▸ **What to produce**
Could you say how many lines in the records include "Hall"? Please give the number by itself.
*** Provided data Section Begins ***
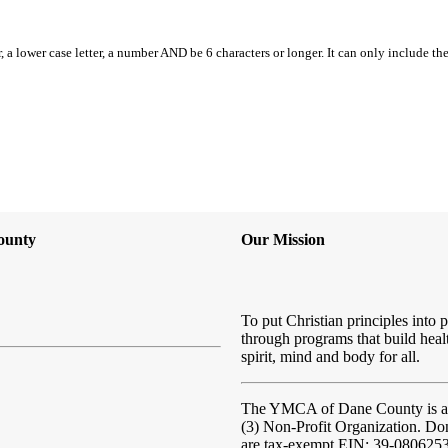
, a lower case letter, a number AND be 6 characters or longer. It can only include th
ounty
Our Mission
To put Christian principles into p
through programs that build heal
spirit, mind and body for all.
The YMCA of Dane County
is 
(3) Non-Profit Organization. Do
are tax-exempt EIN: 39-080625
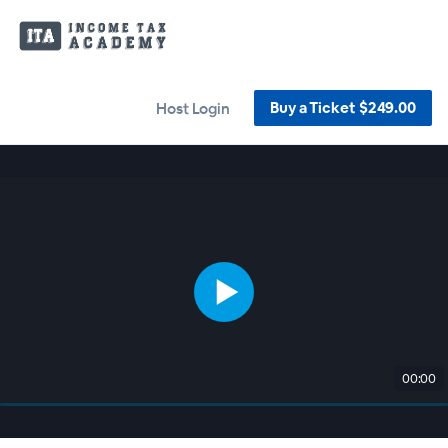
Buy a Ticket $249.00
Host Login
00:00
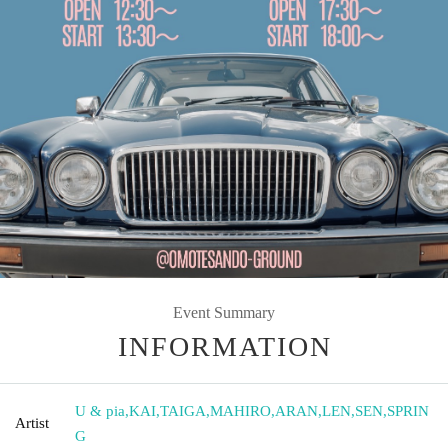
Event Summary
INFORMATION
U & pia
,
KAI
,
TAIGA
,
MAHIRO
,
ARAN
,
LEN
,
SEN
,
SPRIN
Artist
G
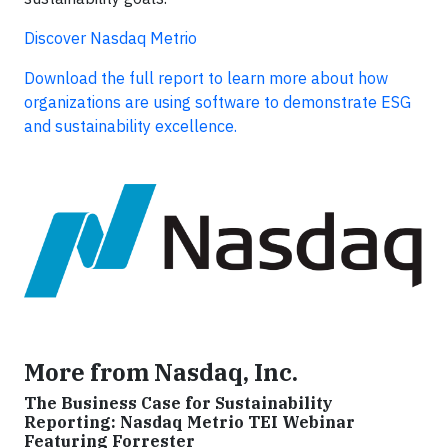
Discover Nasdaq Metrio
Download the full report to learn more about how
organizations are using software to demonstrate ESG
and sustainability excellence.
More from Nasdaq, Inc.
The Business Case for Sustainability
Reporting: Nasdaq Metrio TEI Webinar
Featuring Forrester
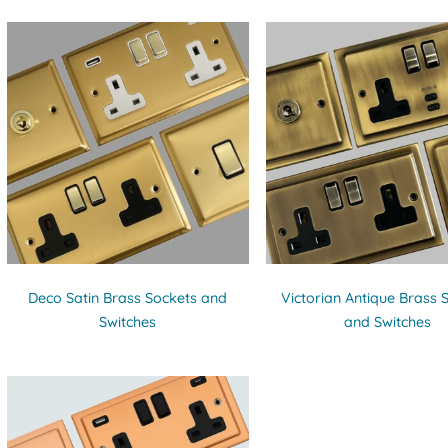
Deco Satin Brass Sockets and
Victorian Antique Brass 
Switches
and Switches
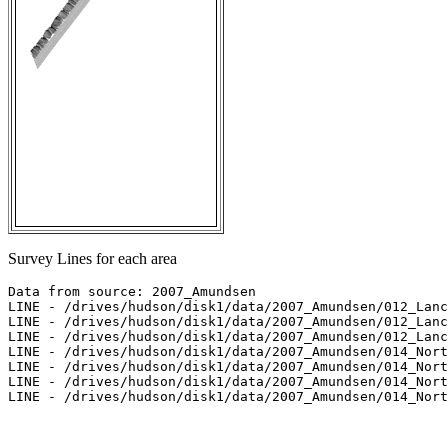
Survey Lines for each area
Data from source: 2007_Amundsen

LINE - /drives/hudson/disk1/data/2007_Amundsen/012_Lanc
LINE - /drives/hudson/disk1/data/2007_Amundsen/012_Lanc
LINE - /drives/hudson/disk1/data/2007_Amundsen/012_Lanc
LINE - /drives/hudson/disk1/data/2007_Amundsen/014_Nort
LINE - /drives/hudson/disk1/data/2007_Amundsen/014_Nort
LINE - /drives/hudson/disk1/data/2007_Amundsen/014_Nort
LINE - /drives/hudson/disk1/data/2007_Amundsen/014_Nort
*** Provided data Section Ends ***
*** Provided data Section Begins ***
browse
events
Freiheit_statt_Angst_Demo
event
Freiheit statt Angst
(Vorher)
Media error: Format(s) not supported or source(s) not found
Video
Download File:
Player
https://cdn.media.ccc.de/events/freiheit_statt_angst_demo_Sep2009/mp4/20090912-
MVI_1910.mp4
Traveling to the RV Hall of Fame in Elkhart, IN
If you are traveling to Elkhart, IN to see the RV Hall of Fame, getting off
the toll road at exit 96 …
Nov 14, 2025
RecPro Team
*** Provided data Section Ends ***
▸ **Answer to this problem**
2